The former President was said to have been battling with his ill-health over the past few weeks.

It would be recalled that the late Rawlings buried his late mother Madam Victoria Agbotui in October 2020.

The late Rawlings, born in 1947, was a former Ghanaian military leader and subsequent politician who ruled the country from 1981 to 2001 and also for a brief period in 1979.

He led a military junta until 1992, and then served two terms as the democratically elected President of Ghana.

Rawlings initially came to power in Ghana as a flight lieutenant of the Ghana Air Force following a coup d’état in 1979. Prior to that, he led an unsuccessful coup attempt against the ruling military government on 15 May 1979, just five weeks before scheduled democratic elections were due to take place.

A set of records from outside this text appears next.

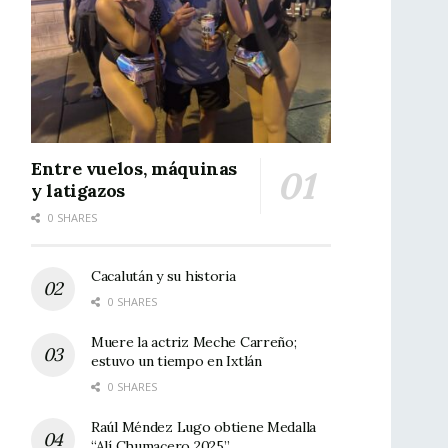
Entre vuelos, máquinas
y latigazos
0 SHARES
Cacalután y su historia
0 SHARES
Muere la actriz Meche Carreño;
estuvo un tiempo en Ixtlán
0 SHARES
Raúl Méndez Lugo obtiene Medalla
“Alí Chumacero 2025”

After initially handing power over to a civilian government, he took back control of the country on 31 December 1981 as the Chairman of the Provisional National Defence Council (PNDC).

In 1992, Rawlings resigned from the military, founded the National Democratic Congress (NDC), and became the first President of the Fourth Republic. He was re-elected in 1996 for four more years.

After two terms in office, the limit according to the Ghanaian Constitution, Rawlings endorsed his vice-president John Atta Mills as presidential candidate in 2000. He served as the African Union envoy to Somalia.